Vejamos, primeiramente, no principal certame do balípodo nacional, e, mais especificamente, no que diz respeito ao Internacional, os efeitos dos números sobre o clube em si e sobre seus torcedores (a análise que farei, não obstante, serviria a qualquer clube da Primeira Divisão). O primeiro número que salta aos olhos de qualquer criança é o que dá título a este pôsto (versão portuguesa para o inglês “post”. O circunflexo é essencial para caracterizar o caráter substantivo do termo, em oposição ao indicativo do verbo postar, “posto”, cujo primeiro “o” é aberto. Ver Reforma de 1943, que ainda sigo em alguns aspectos).
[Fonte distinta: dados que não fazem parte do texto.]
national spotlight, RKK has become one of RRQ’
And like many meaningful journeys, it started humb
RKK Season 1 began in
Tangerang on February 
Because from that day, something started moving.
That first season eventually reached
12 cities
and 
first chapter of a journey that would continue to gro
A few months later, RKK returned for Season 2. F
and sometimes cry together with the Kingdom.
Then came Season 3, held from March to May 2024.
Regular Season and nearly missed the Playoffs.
Refiro-me ao número 57. Ora, como já dissemos, qualquer débil mental percebe que esse número deriva do simples ato de multiplicar 90 (número de minutos de um jogo) por 38 (número de rodadas do Campeonato Brasileiro), que totaliza 3420, número total de minutos em campo de qualquer clube no citado campeonato, e que, convertido em horas, transforma-se em 57 (3420/60). 
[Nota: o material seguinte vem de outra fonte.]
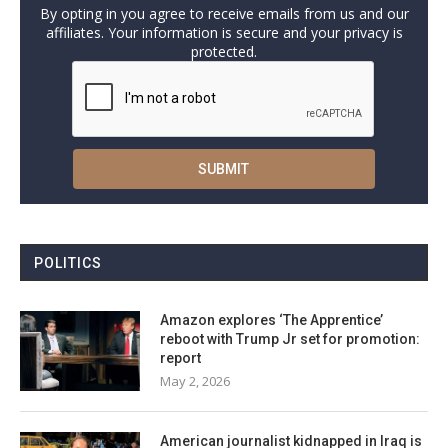
By opting in you agree to receive emails from us and our
affiliates. Your information is secure and your privacy is
protected.
POLITICS
Amazon explores ‘The Apprentice’
reboot with Trump Jr set for promotion:
report
May 2, 2026
American journalist kidnapped in Iraq is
Certamente, dirão alguns, para um cálculo mais abrangente, seria necessário computar também os 570 minutos de intervalo, ou 9,5 horas, decorrentes dos habituais 15 minutos que separam a primeira da segunda etapa no esporte podosférico (15 x 38 = 570; 570/60 = 9,5). Assim, além das 57 horas em campo, teríamos outras 9,5 horas de intervalo ao longo do ano. Não satisfeito com isso, algum discípulo de Chatotorix poderia aduzir: “E os minutos de desconto ao final do jogo? Você não vai computar os minutos de desconto no seu cálculo?”. Cedamos, em nome da ciência, a essa criatura, acrescentando ao cálculo os 3 minutos em geral concedidos pelo árbitro ao final do segundo tempo: 3 x 38 = 114. Pelo bem da aritmética, arredondemos esse número para 120, ou duas horas. Chegamos, então, a um novo número: 57 + 9,5 + 2 = 68,5 (arrendondemos para o sagrado 69). Considerando, por fim, que, para o torcedor, haja um dispêndio mínimo de pelo menos uma hora por jogo com o pré e o pós-peleia, percebemos que o envolvimento com o clube passa de 69 para 107 horas (69 + 38) anuais. Frisemos que esses números valem apenas para o torcedor que assiste a todos os jogos de maneira razoavelmente comedida. Em se tratando de torcedores obsessivos, o número deve chegar tranqüilamente a 200 horas. Sejamos, porém, modestos, e voltemos às 57 horas iniciais, para resumir e fechar o texto.
68,5 = (temos-todo-o-tempo-do-mundo X demorô-já-é)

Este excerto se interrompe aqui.